Two Anglo-Portuguese groupings dominate the fine port trade. The Symington Family Port Companies produce all that is sold under the names Graham, Dow, Warre, Smith Woodhouse, Quarles Harris, Gould Campbell, Quinta de Roriz and Quinta do Vesuvio and many more besides. The grouping now known as The Fladgate Partnership since it recently acquired Croft and Delaforce also makes Taylor, Fonseca, and some own-label ports too.

Each has come up with its own modern replacement for the human foot: the Fladgate Partnership a series of piston plungers in sloping-bottomed tanks and the Syms a robotic lagar, just like the old lagares but with robots instead of humans doing the hard work, and offering control over the temperature, a refinement unknown in foot treading. I have seen neither at work, but on the basis of what I have tasted, I'd say that the robotic lagar has made a particularly delicious impact.

Both the Symington vintage ports with a significant proportion of grapes crushed by robotic lagares – Graham (36 per cent) and Dow (25 per cent) – were quite stunning, but in a rather different way from traditional young vintage port. Both obviously had massive charges of tannin, the natural preservative needed to sustain vintage port through what is to be hoped will be a very long life, but the quality of the tannins was quite distinctive. They were so ripe and gentle that it seemed to me both these ports, even the traditionally rather austere Dow, could be drunk with pleasure at a much earlier stage than most of their peers.

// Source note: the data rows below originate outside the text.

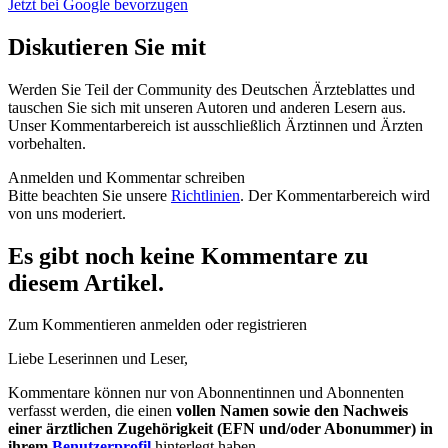
Jetzt bei Google bevorzugen
Diskutieren Sie mit
Werden Sie Teil der Community des Deutschen Ärzteblattes und
tauschen Sie sich mit unseren Autoren und anderen Lesern aus.
Unser Kommentarbereich ist ausschließlich Ärztinnen und Ärzten
vorbehalten.
Anmelden und Kommentar schreiben
Bitte beachten Sie unsere
Richtlinien
. Der Kommentarbereich wird
von uns moderiert.
Es gibt noch keine Kommentare zu
diesem Artikel.
Zum Kommentieren anmelden oder registrieren
Liebe Leserinnen und Leser,
Kommentare können nur von Abonnentinnen und Abonnenten
verfasst werden, die einen
vollen Namen sowie den Nachweis
einer ärztlichen Zugehörigkeit (EFN und/oder Abonummer) in
ihrem
Benutzerprofil
hinterlegt haben.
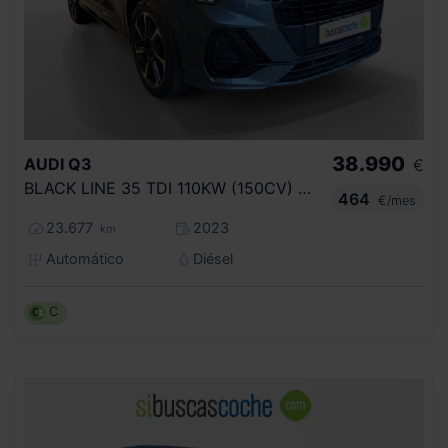
38.990
AUDI
Q3
€
BLACK LINE 35 TDI 110KW (150CV) S TRONIC
464
€/mes
23.677
2023
km
Automático
Diésel
C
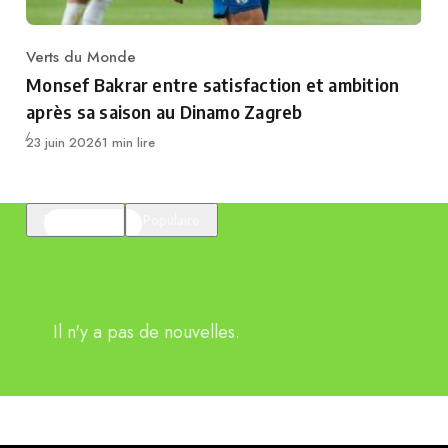
Verts du Monde
Category
Monsef Bakrar entre satisfaction et ambition
après sa saison au Dinamo Zagreb
Publié
23 juin 2026
1 min lire
En vedette
Populaire
Il n'y a pas de nouvelles.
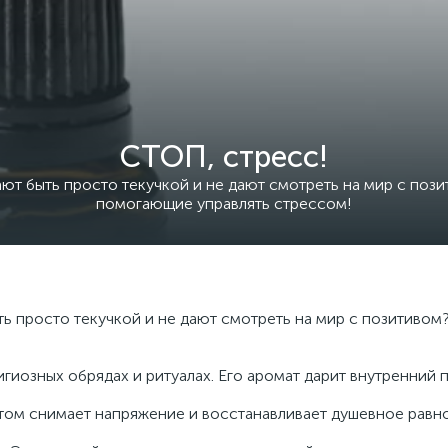
СТОП, стресс!
ают быть просто текучкой и не дают смотреть на мир с по
помогающие управлять стрессом!
ть просто текучкой и не дают смотреть на мир с позитиво
игиозных обрядах и ритуалах. Его аромат дарит внутренний
том снимает напряжение и восстанавливает душевное равно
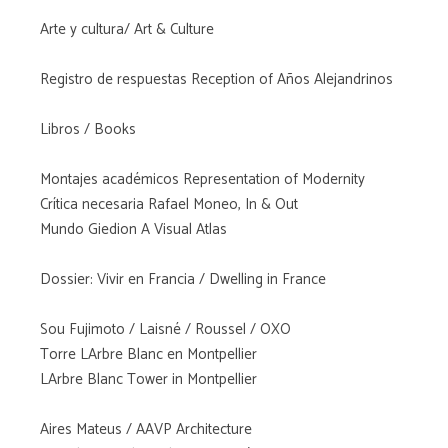
Arte y cultura/ Art & Culture
Registro de respuestas Reception of Años Alejandrinos
Libros / Books
Montajes académicos Representation of Modernity
Crítica necesaria Rafael Moneo, In & Out
Mundo Giedion A Visual Atlas
Dossier: Vivir en Francia / Dwelling in France
Sou Fujimoto / Laisné / Roussel / OXO
Torre LArbre Blanc en Montpellier
LArbre Blanc Tower in Montpellier
Aires Mateus / AAVP Architecture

I should add that I came to this conclusion while tasting the wines blind among a range of 38 (not an exercise with British Dental Association approval) so there was no auto-suggestion here. I should perhaps further add however that when I got to the Smith Woodhouse in this blind tasting, I was also (wrongly) convinced that it was some robotic lagar effect that linked it to the Graham, instead of the simple Symington effect.

The flagship wines of the rival group also showed well (Fonseca much better when not tasted blind) but seemed much sterner. This of course is much closer to the traditional stereotype of a young vintage port. For port's oldest devotees, the presence of a gustatory steel girder is paramount and pleasure should not come into the picture for at least two decades.

But if vintage port is to make any appeal to a new generation of drinkers – the ones whom Paul Symington, one of a line of suits at the launch of his company's 2000s, was presumably so desperate to convince that 'these wines are incredibly sexy' – it may well benefit from the robotic lagar effect.

These are wines for enjoyment, not investment.

Favourite 2000 vintage ports – see my detailed tasting notes on purple pages.

These are listed with initial points out of 20 and very approximate suggested drinking period and guide price* per dozen bottles in bond.

Quinta do Noval Nacional 18.5+ Drink 2007-2030 (too rare to quote a price)
Taylor 18.5+ Drink 2015-2030 £340

Graham 18.5 Drink 2008-2030 £325
Niepoort 18.5 Drink 2010-2027 £340
Dow 18.5 Drink 2010-2030 £290
Quinta do Noval 18.5 Drink 2010-2030 £340

Fonseca 18 Drink 2015-2030 £340
Warre 18 Drink 2015-2030 £290
Cockburn Quinta dos Canais 18 Drink 2015-2030 £240
Niepoort Secundum 18 Drink 2015-2030 £290
Smith Woodhouse 18 Drink 2010-2025 £225

Quinta do Vesuvio 17.5+ Drink 2007-2015 £310
Churchill Quinta da Gricha 17.5 Drink 2015-2030 £278
Gould Campbell 17.5 Drink 2020-2035 £225
Quinta do Vale D Maria (van Zeller) 17.5 Drink 2010-2020 £180

*Based on an early, in bond offer of some of these wines by Montrachet Fine Wines of London SE1 (tel 020 7928 8151). Prices in Europe and the US tend to be higher than those of traditional UK merchants.